0
votes

I am estimating a model for firm bankruptcy that involves 11 factors. I have data from 1900 to 2000 and my goal is to estimate my model using proc logistic for the period 1900-1950 and then test its performance on the 1951 through 2000 data. Proc logistic runs fine but the problem I have is that the estimated coefficients have the same name as my factors that I was using in my model. Suppose the dataset that contains all my observations is called myData and the dataset that contains the estimated coefficients which I obtain using an outtest statement (in proc logistic) is called factorEstimates. Now both of these data sets have the variables factor1, factor2, ..., factorN. Now I want to form the dataset outOfSampleResults that does something like the following:

data outOfSampleResults; set myData factorEstimates; newVar=factor1*factor1; run;

Where the first mention of factor1 refers to that contained in myData and the second refers to that contained in factorEstimates. How can I inform sas which dataset it should read for this variable that is common to both of the datasets in the set statement?

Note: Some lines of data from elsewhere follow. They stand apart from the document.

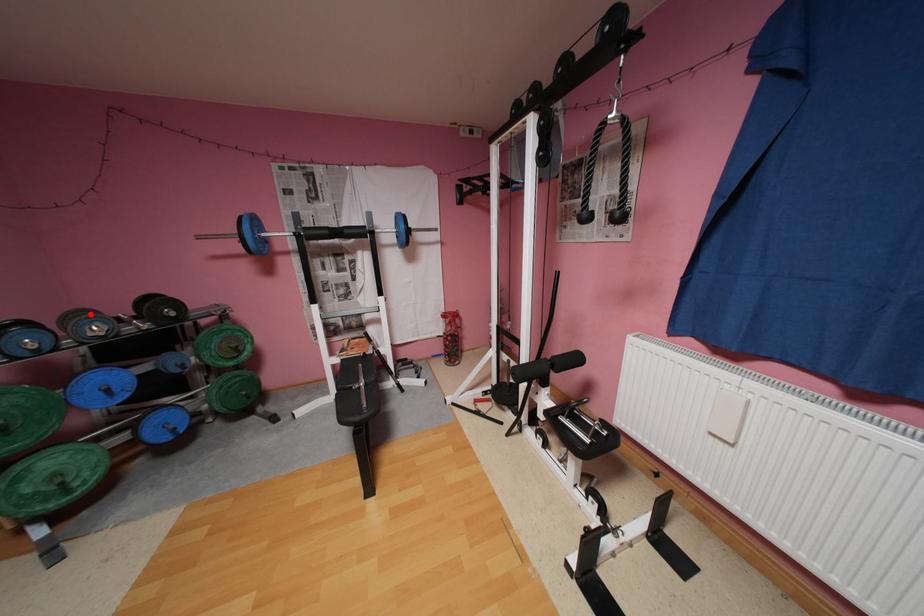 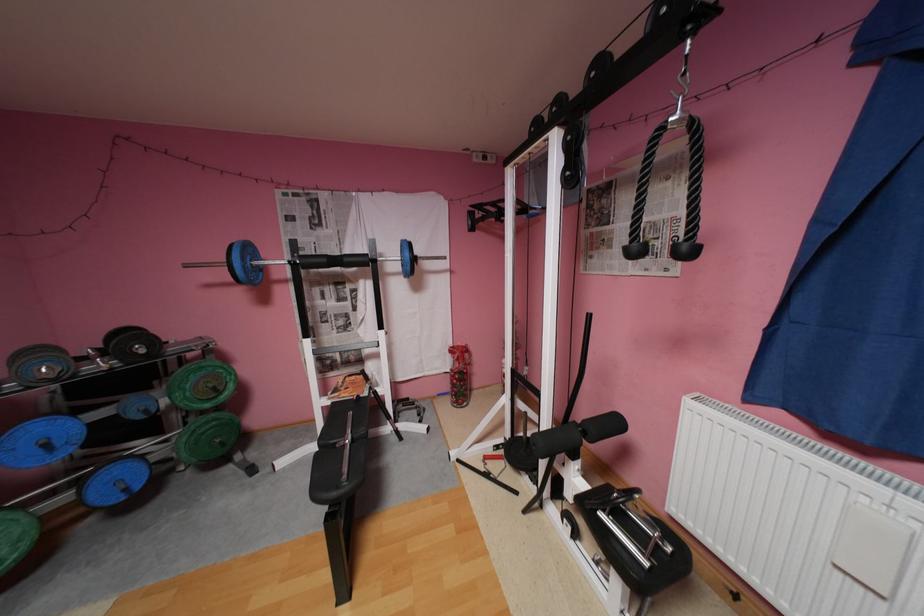 In the second image, find the point that corresponds to the highlighted location in the first image.

(49, 351) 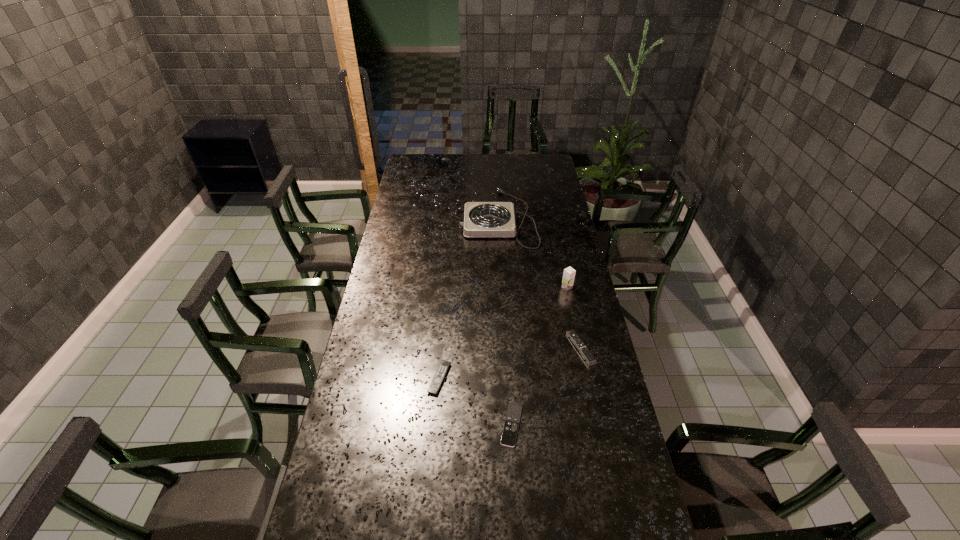 Identify the location of chocolate milk. The height and width of the screenshot is (540, 960). (569, 273).

At what (x,y) coordinates should I click in order to perform the action: click on the tallest object. Please return your answer as a coordinate pair (x, y). Image resolution: width=960 pixels, height=540 pixels. Looking at the image, I should click on (569, 273).

This screenshot has width=960, height=540. What are the coordinates of `the farthest object` in the screenshot? It's located at (481, 219).

This screenshot has height=540, width=960. I want to click on the second tallest object, so click(x=481, y=219).

Identify the location of the tallest remote control. This screenshot has height=540, width=960. (583, 349).

You are a GUI agent. You are given a task and a screenshot of the screen. Output one action in this format:
    pyautogui.click(x=<x>, y=<y>)
    Task: Click on the rightmost remote control
    This screenshot has width=960, height=540.
    Given the screenshot: What is the action you would take?
    pyautogui.click(x=583, y=349)

Where is `the leftmost object`? This screenshot has width=960, height=540. the leftmost object is located at coordinates (439, 376).

What are the coordinates of `the second shortest object` in the screenshot? It's located at (439, 376).

This screenshot has height=540, width=960. What are the coordinates of `the shortest remote control` in the screenshot? It's located at (509, 434).

Locate an element on the screen. The image size is (960, 540). the shortest object is located at coordinates (509, 434). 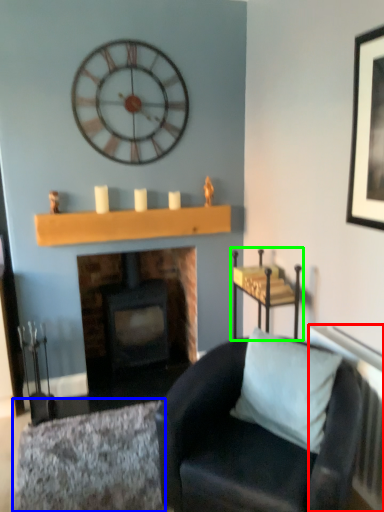 Question: Which is nearer to the radiator (highlighted by a red box)? plain (highlighted by a blue box) or furniture (highlighted by a green box).

Choices:
 (A) plain
 (B) furniture

Answer: (B) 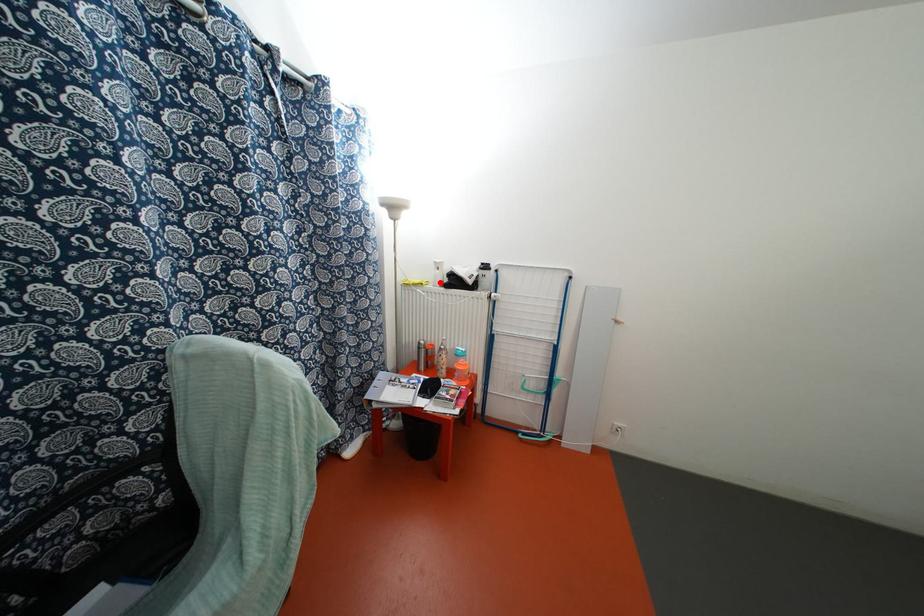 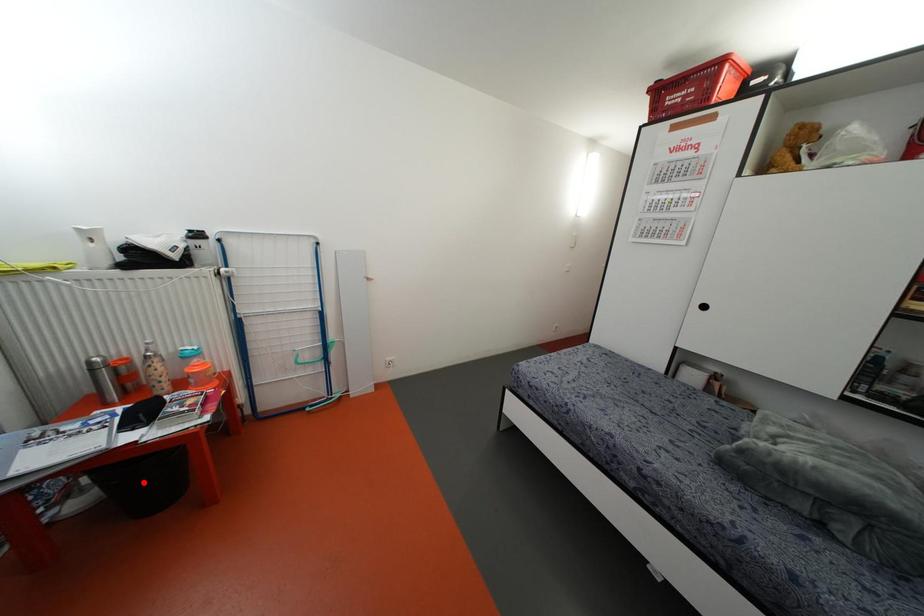 I am providing you with two images of the same scene from different viewpoints. A red point is marked on the first image and another point is marked on the second image. Do the highlighted points in image1 and image2 indicate the same real-world spot?

No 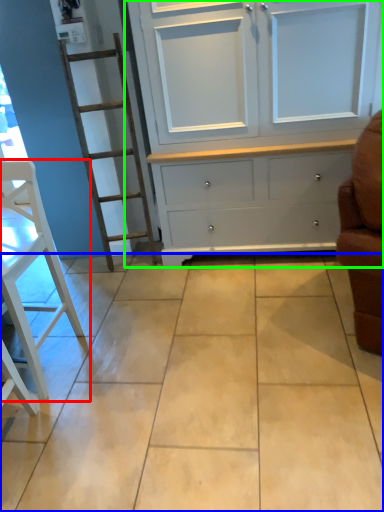 Question: Which object is positioned closest to furniture (highlighted by a red box)? Select from ceramic tile (highlighted by a blue box) and cupboard (highlighted by a green box).

Choices:
 (A) ceramic tile
 (B) cupboard

Answer: (A) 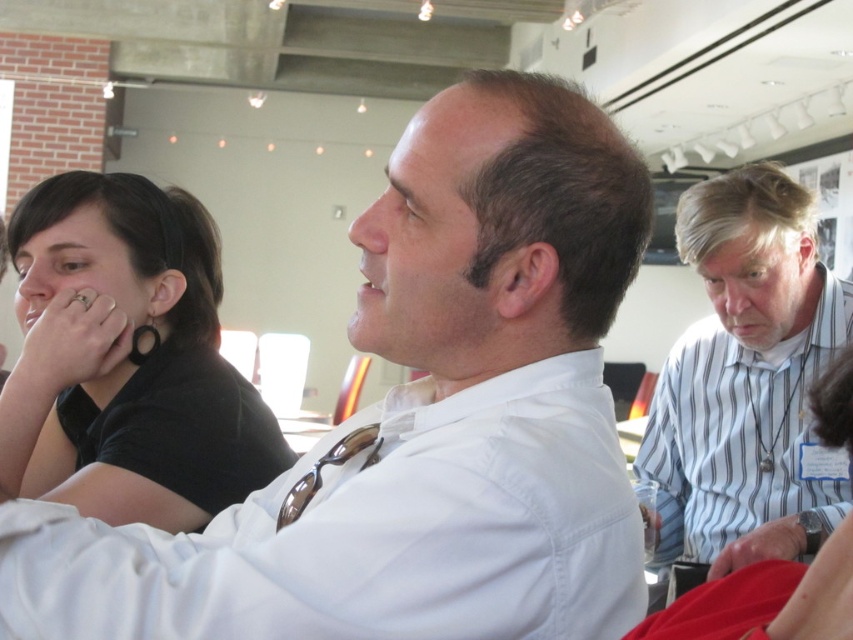 Can you confirm if white shirt at center is positioned below white striped shirt at right?

No, white shirt at center is not below white striped shirt at right.

Can you confirm if white shirt at center is wider than white striped shirt at right?

Yes.

Between point (560, 392) and point (793, 490), which one is positioned behind?

The point (793, 490) is behind.

Where is `white shirt at center`? The width and height of the screenshot is (853, 640). white shirt at center is located at coordinates (419, 420).

Is white shirt at center bigger than black matte shirt at left?

Yes, white shirt at center is bigger than black matte shirt at left.

Which is below, white shirt at center or black matte shirt at left?

white shirt at center

Does point (247, 547) come in front of point (258, 416)?

Yes, it is.

The width and height of the screenshot is (853, 640). In order to click on white shirt at center in this screenshot , I will do `click(419, 420)`.

Does black matte shirt at left have a lesser width compared to white striped shirt at right?

No, black matte shirt at left is not thinner than white striped shirt at right.

Image resolution: width=853 pixels, height=640 pixels. What do you see at coordinates (126, 358) in the screenshot? I see `black matte shirt at left` at bounding box center [126, 358].

Between point (281, 458) and point (717, 188), which one is positioned in front?

Positioned in front is point (281, 458).

I want to click on black matte shirt at left, so click(x=126, y=358). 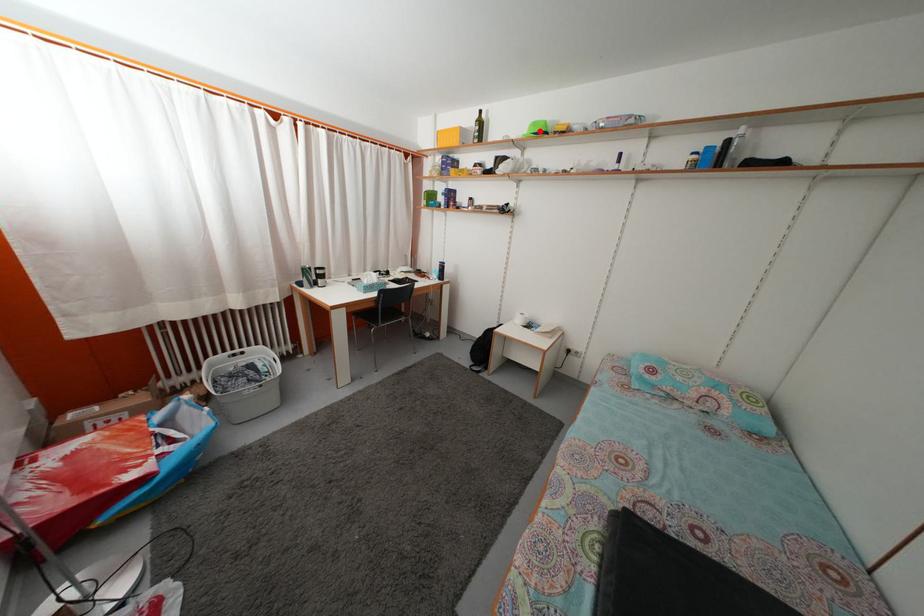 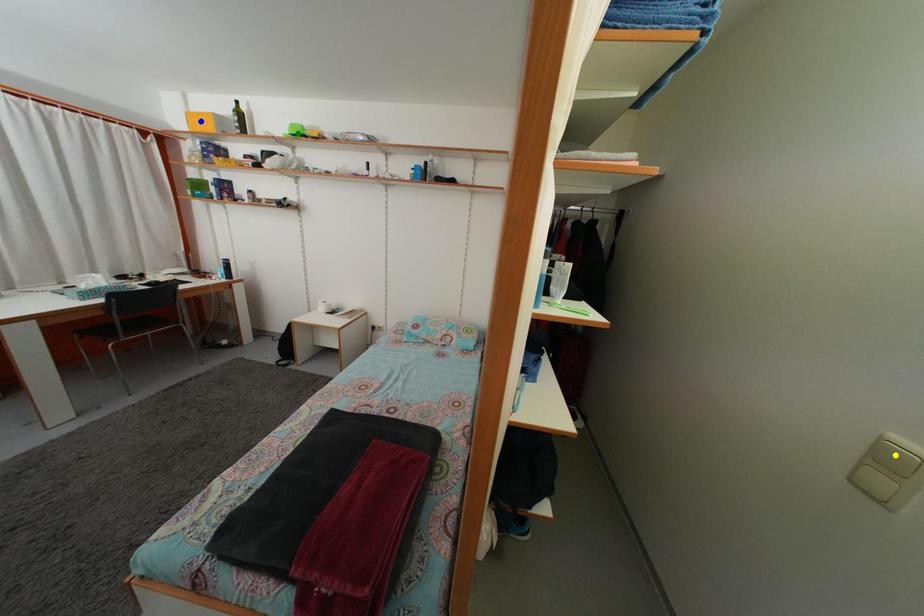 Question: I am providing you with two images of the same scene from different viewpoints. A red point is marked on the first image. You are given multiple points on the second image. In image 2, which mark is for the same physical point as the one in image 1?

Choices:
 (A) yellow point
 (B) green point
 (C) blue point

Answer: (B) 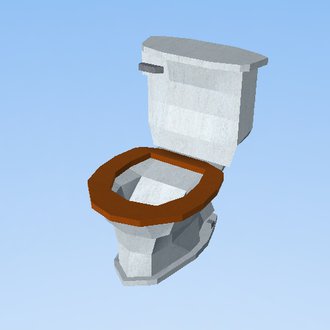 The height and width of the screenshot is (330, 330). In order to click on use to flush toilet in this screenshot , I will do `click(145, 67)`. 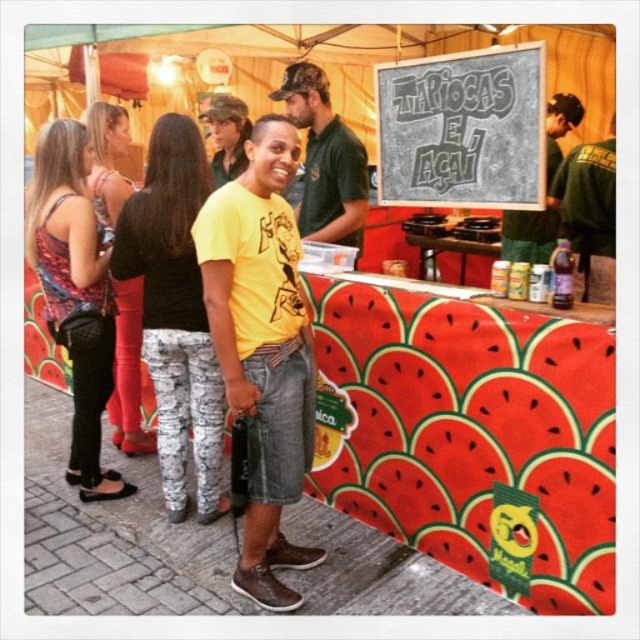 Does camouflage pants at center appear over printed fabric tank top at left?

No, camouflage pants at center is not above printed fabric tank top at left.

Is point (180, 429) closer to camera compared to point (61, 328)?

No.

Locate an element on the screen. The image size is (640, 640). camouflage pants at center is located at coordinates (176, 312).

At what (x,y) coordinates should I click in order to perform the action: click on camouflage pants at center. Please return your answer as a coordinate pair (x, y). Looking at the image, I should click on (176, 312).

Is point (256, 340) more distant than point (220, 509)?

No, it is not.

Image resolution: width=640 pixels, height=640 pixels. I want to click on yellow matte t-shirt at center, so click(262, 348).

Who is more distant from viewer, (289, 356) or (298, 205)?

Positioned behind is point (298, 205).

Which is behind, point (230, 346) or point (356, 200)?

Point (356, 200)

At what (x,y) coordinates should I click in order to perform the action: click on yellow matte t-shirt at center. Please return your answer as a coordinate pair (x, y). The width and height of the screenshot is (640, 640). Looking at the image, I should click on (262, 348). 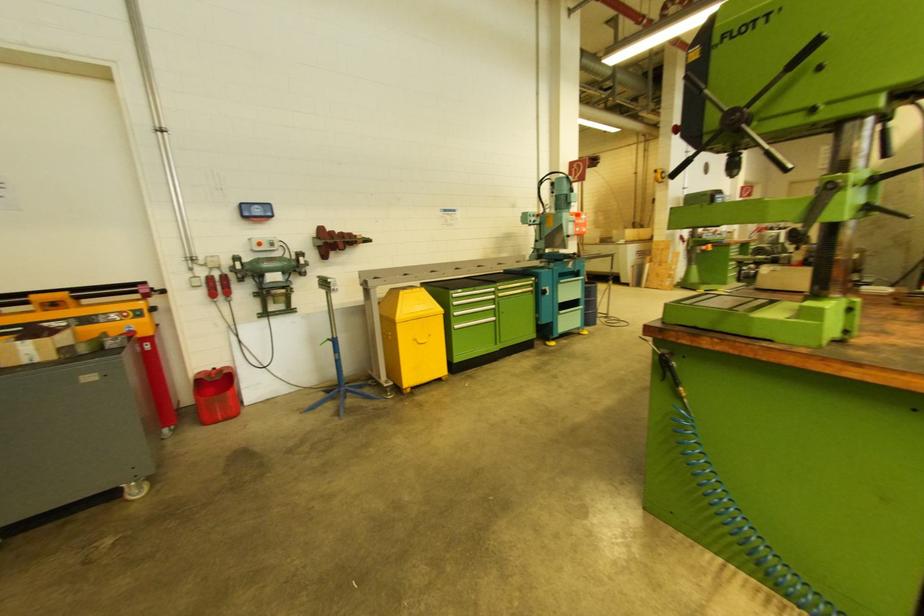 Identify the location of green power button. click(x=262, y=244). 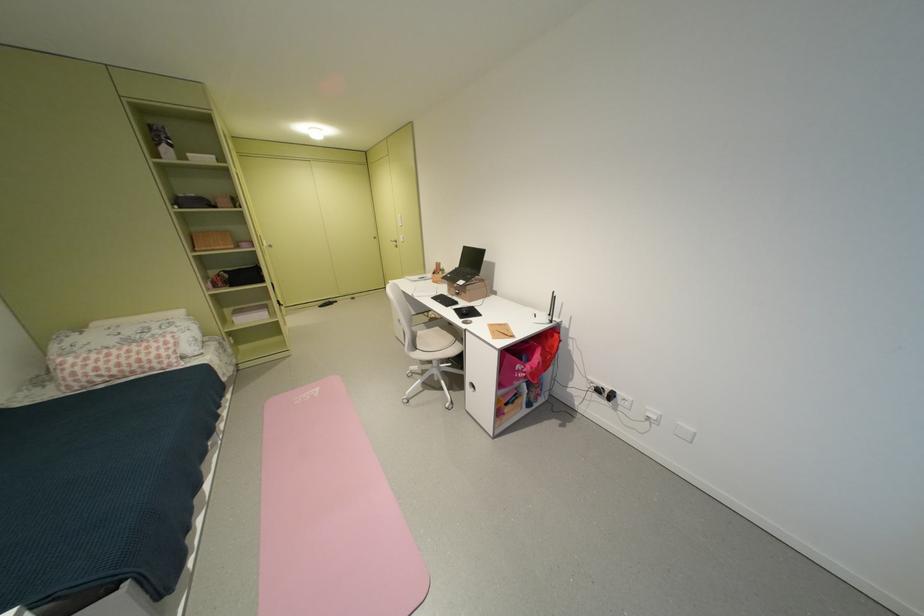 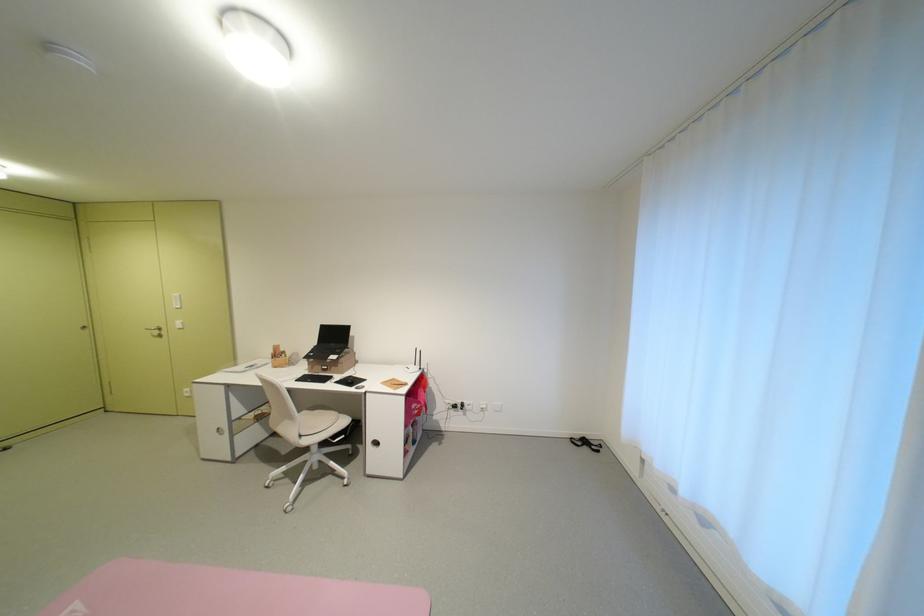 Locate, in the second image, the point that corresponds to (400,243) in the first image.

(156, 331) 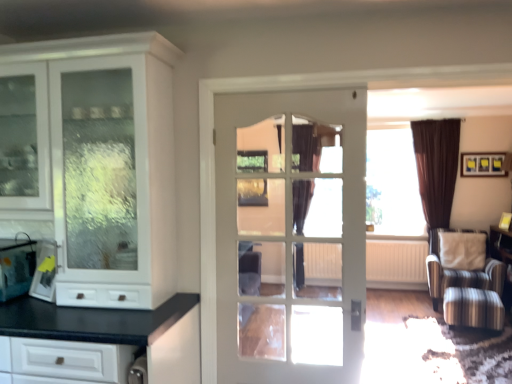 Question: Is beige fabric pillow at right taller or shorter than white glossy cabinet at left?

Choices:
 (A) short
 (B) tall

Answer: (A)

Question: From the image's perspective, relative to white glossy cabinet at left, is beige fabric pillow at right above or below?

Choices:
 (A) above
 (B) below

Answer: (B)

Question: Estimate the real-world distances between objects in this image. Which object is farther from the white textured radiator at center?

Choices:
 (A) metallic silver bag at left, arranged as the 1th appliance when viewed from the left
 (B) black velvet curtain at center
 (C) beige fabric pillow at right
 (D) white glossy cabinet at left
 (E) white glass door at center

Answer: (A)

Question: Considering the real-world distances, which object is farthest from the metallic silver bag at left, arranged as the 1th appliance when viewed from the left?

Choices:
 (A) white glossy cabinet at left
 (B) yellow plastic bag at left, the second appliance positioned from the left
 (C) black velvet curtain at center
 (D) white textured radiator at center
 (E) striped fabric armchair at right

Answer: (E)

Alternatively, how could I quickly rename factor1, factor2, ..., factorN as factor1Estimate, factor2Estimate, ..., factorNEstimate in the factorEstimates dataset so as to circumvent this common variable name issue altogether?

1
Are you aware that the code you've written will simply concatenate both datasets and then produce newVar as the square of factor1? Do you wish to merge/join the myData and factorEstimates datasets instead?mjsqu
Read this page: support.sas.com/documentation/cdl/en/basess/58133/HTML/default/… and take note of the sections where the 'RENAME=' data set option is used.mjsqu
No, I need a a way to quickly rename all the column names in the factorEstimates dataset. Perhaps proc SQL?Phillip Champlin
If the variables are named factor1-factor12 then you can do a mass rename via: rename factor1-factor12=new_factor1-new_factor12;Reeza

1 Answers

0
votes

Two quick ways to get estimates for a model already developed: 1. Proc logistic score statement http://support.sas.com/documentation/cdl/en/statug/63033/HTML/default/viewer.htm#statug_logistic_sect066.htm

  1. Include the data in your original proc logistic but use a new variable and ensure that the dependent variable is missing for the observations you want to predict.

    data stacked; set all; if year >1950 then predicted=.; else predicted=y; run;

    proc logistic data=stacked; model predicted = factor1 - factor12; output out=out_predicted predicted=p; run;